State regulators provide tax cuts to help legal cannabis growers
State regulators provide tax cuts to help legal cannabis growers 03:11

SAN FRANCISCO -- As California rolls out new tax cuts for legal marijuana growers to provide those who work in the industry relief, many claim the black market continues to make it difficult to survive in the business.

When California voters approved Prop 46 legalizing recreational marijuana, it came with a lot of promises. Unfortunately, some of those promises have brought the industry to near collapse.  

(credit: CBS2)

Those in the cannabis business have been pleading for tax reform to keep from going broke, but now that it has finally arrive, it's hard to find anybody who's satisfied with it.

"It is my goal to look at tax policy to stabilize the market.  At the same time, it's also my goal to get these municipalities to wake up to the opportunities to get rid of the illegal market," Governor Gavin Newsom explained when he announced reform plans at the beginning of the year.

It was a welcome relief to those in the cannabis industry.  But on Thursday, he signed a reform bill that probably didn't get the response he was hoping for.

"The people who are playing by the rules, honestly, are getting the "F" word.  They are getting messed up," said Reese Benton, owner of Posh Green Cannabis Boutique.

She opened her dispensary in San Francisco's Bayview District in 2017.  She says she's regretted the decision to operate legally ever since. Benton is supposed to pay an excise tax of 15 percent, but an invoice from her distributor shows she paid $600 on $2,300 worth of product. That's 26 percent.  

Add the city's sales tax and her total rate is nearly 35 percent. The reform plan doesn't lower her tax rate at all; it simply collects the money directly from Benton instead of her distributor.  She isn't surprised her store is empty while the illegal market is thriving.

"When people tell us, 'Oh it's cheaper on the street,' what can I say as a retailer?  Because I know it is cheaper on the street. So I can't get mad when that's where they want to go spend their money," she said.

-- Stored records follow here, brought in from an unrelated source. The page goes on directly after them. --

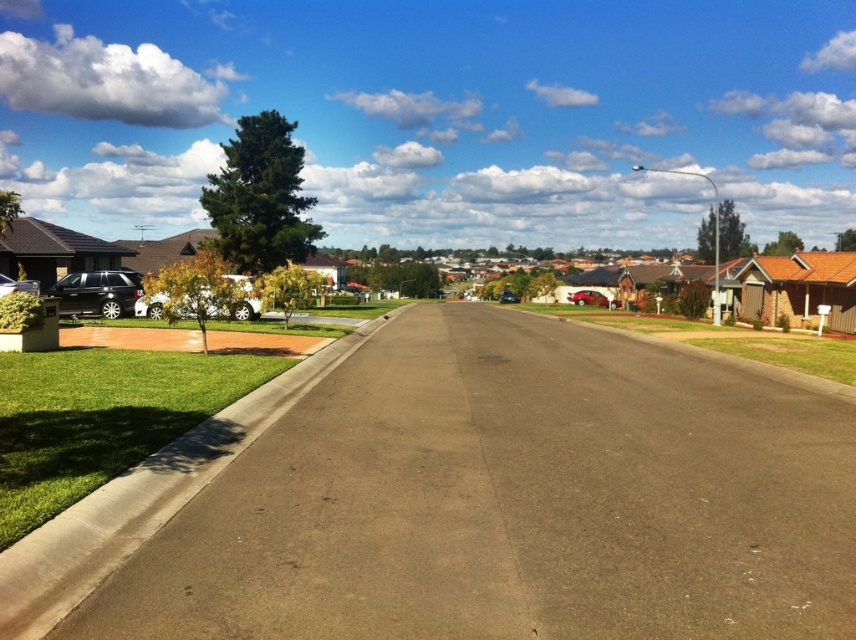 Does shiny black car at left have a greater height compared to metallic blue sedan at center?

Incorrect, shiny black car at left's height is not larger of metallic blue sedan at center's.

Is shiny black car at left bigger than metallic blue sedan at center?

No.

Is point (123, 288) positioned behind point (515, 292)?

No, (123, 288) is in front of (515, 292).

Where is `shiny black car at left`? This screenshot has height=640, width=856. shiny black car at left is located at coordinates (97, 292).

Which is below, shiny red sedan at center-right or metallic blue sedan at center?

shiny red sedan at center-right is below.

Is shiny red sedan at center-right to the right of metallic blue sedan at center from the viewer's perspective?

Indeed, shiny red sedan at center-right is positioned on the right side of metallic blue sedan at center.

What do you see at coordinates (587, 298) in the screenshot? The width and height of the screenshot is (856, 640). I see `shiny red sedan at center-right` at bounding box center [587, 298].

Identify the location of shiny red sedan at center-right. The width and height of the screenshot is (856, 640). (587, 298).

Is shiny silver sedan at left in front of metallic blue sedan at center?

Yes, shiny silver sedan at left is in front of metallic blue sedan at center.

Which is in front, point (7, 289) or point (508, 296)?

Point (7, 289)

Image resolution: width=856 pixels, height=640 pixels. I want to click on shiny silver sedan at left, so click(16, 285). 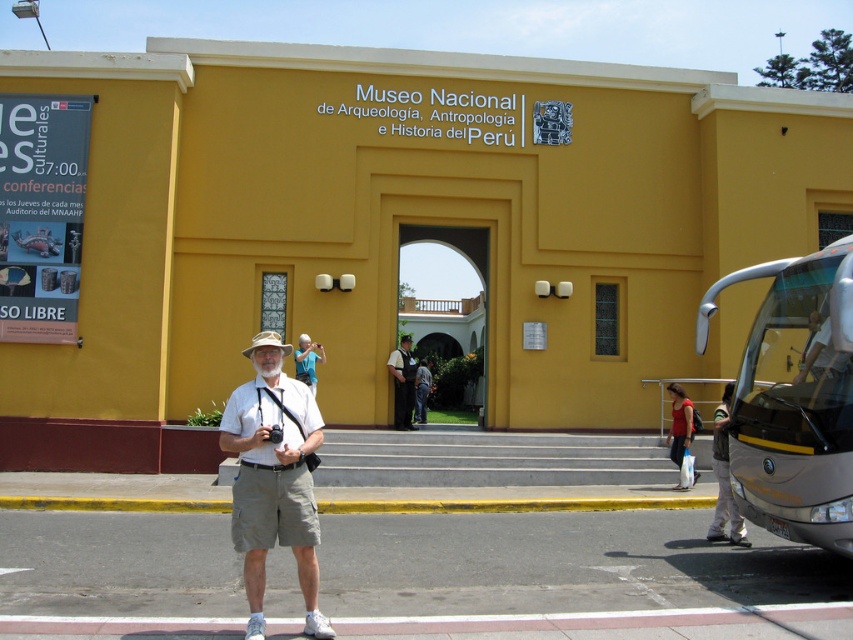 You are a tourist standing in front of the museum. You see a silver metallic bus at right and denim pants at lower right. Which object is closer to the entrance of the museum?

The denim pants at lower right are closer to the entrance of the museum because the silver metallic bus at right is to the left of denim pants at lower right, meaning the bus is further away from the entrance compared to the pants.

You are a fashion designer observing a man dressed in khaki cotton shorts at center and blue fabric shirt at center. Which clothing item is wider?

The khaki cotton shorts at center are wider than the blue fabric shirt at center. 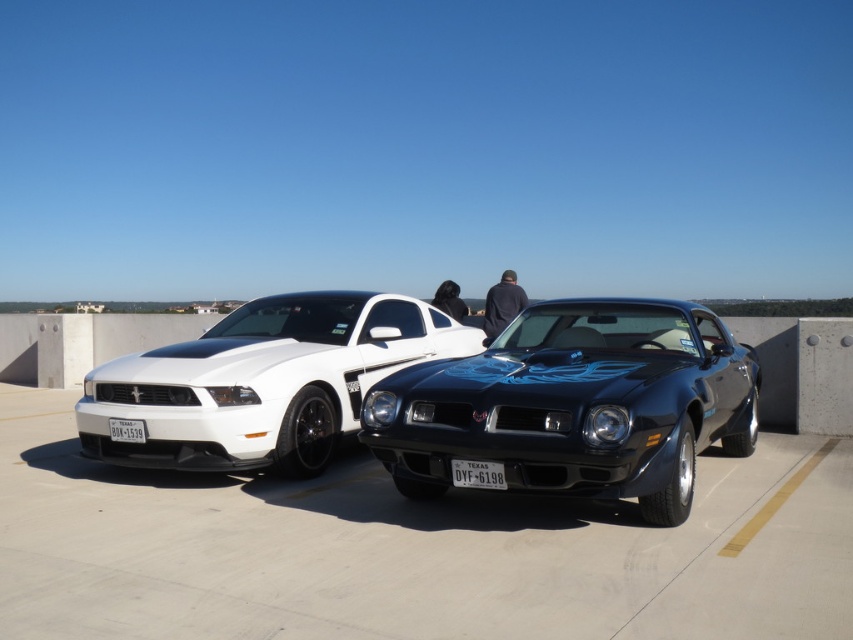 Image resolution: width=853 pixels, height=640 pixels. What do you see at coordinates (575, 404) in the screenshot?
I see `shiny black muscle car at center` at bounding box center [575, 404].

Does shiny black muscle car at center have a smaller size compared to black plastic license plate at center?

No, shiny black muscle car at center is not smaller than black plastic license plate at center.

Is point (410, 440) positioned in front of point (461, 484)?

No.

I want to click on shiny black muscle car at center, so click(x=575, y=404).

Is white glossy sports car at left positioned before black plastic license plate at center?

No, it is not.

Does white glossy sports car at left have a greater width compared to black plastic license plate at center?

Indeed, white glossy sports car at left has a greater width compared to black plastic license plate at center.

Between point (341, 344) and point (473, 465), which one is positioned behind?

The point (341, 344) is behind.

Where is `white glossy sports car at left`? white glossy sports car at left is located at coordinates (263, 381).

Who is taller, black plastic license plate at center or white plastic license plate at center?

black plastic license plate at center is taller.

Who is more distant from viewer, (459,467) or (138,419)?

The point (138,419) is more distant.

Is point (482, 460) positioned behind point (109, 436)?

So where is the tax reduction for the industry?  The state has suspended a "cultivation tax" to growers of $161 per pound.  That number was set when the price of cannabis was near $1,500. Now it's selling for as low as $300 per pound, eating up more than half the product's value.  

Johnny Casali owns Huckleberry Hill Farm in Humboldt County.  He said he's grateful the tax has been stopped, but now the middlemen and retailers -- who are also hurting -- are already demanding he lower his price because of it.

"Between the two of them, that money will be split up and figured out and it won't ever go to the consumer. And it's not ever going to come to the farmer either," said Casali.

He said the real problem is that the state has issued too many cultivation permits, flooding the market and driving down the price. Casali explained that's why the taxes are so crippling to the industry.  

But while It may seem unfair, the idea of legalized cannabis was sold to the voters as a source of funding for public programs.  California Department of Cannabis Control Director Nicole Elliot said the state can't forget that funding commitment as they try to prop up the market.

"It's a balancing act, right? So I think what you see in this tax reform package are mechanisms by which the State is trying to continue to fulfill that promise," said Elliot.

Elliot said the sign of any good compromise is that no one walks away totally happy.  But right now, it seems like no one in California's cannabis industry, from the grower to the retailer, is feeling happy at all.